Vermutlich hätte ich es getan, wenn sie mich dazu aufgefordert hätte. Aber sie
verabschiedete sich mit unterschiedloser Indolenz von uns dreien. Es ist
schwer, im Nachhinein zu rekonstruieren, wie man zu einer bestimmten
Entscheidung kam. Vor allem, wenn es weniger eine bewusste Überlegung als ein
instinktives Geschehenlassen war. Die Erzählung des Alten ging mir im Kopf
herum. Irgendwie hatte ich das Gefühl, dass er noch nicht alles gesagt hatte.

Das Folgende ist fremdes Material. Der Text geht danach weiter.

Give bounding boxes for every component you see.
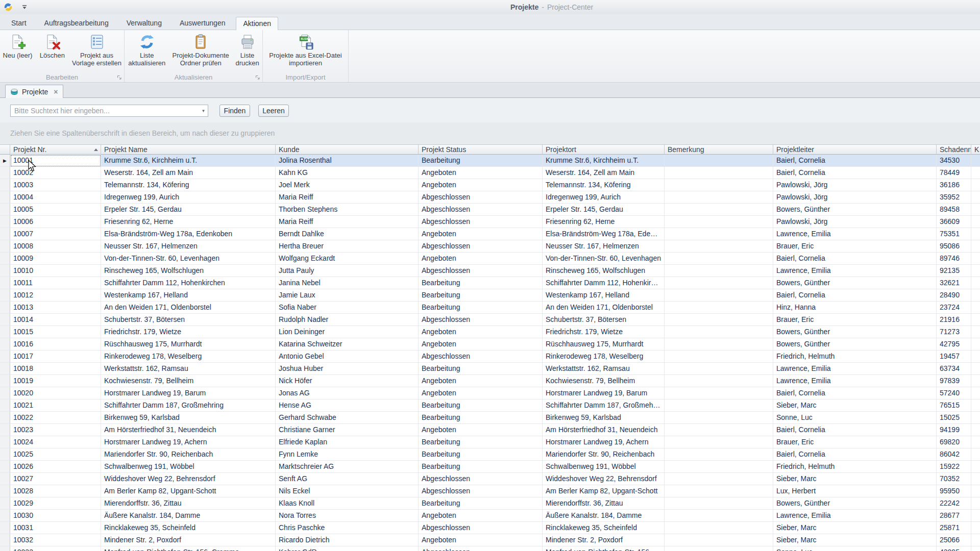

Aber vielleicht war es auch die Angst davor, abgewiesen zu werden, wenn ich
jetzt mit ihr hinunterginge. Obwohl ich sehr müde war und der Grog mir in den
Kopf zu steigen begann, war mir der Gedanke unerträglich, im Dunkeln neben ihr
zu liegen, auf gleicher Höhe scheinbar, aber mit dem meterbreiten Abgrund
zwischen uns. Ich blieb sitzen.
     
    Lange schwiegen wir.
Der Alte drehte sich nicht wieder ab, sondern starrte von sein-em erhöhten Sitz
auf unseren Tisch. Steffens sah mich mit fader Kameraderie an, konspirativ
fast, als wären wir Verbündete. Ich wich seinem Blick aus. Seine Stimme war
schnarrend, wie das Organ eines unzufriedenen Vorgesetzten.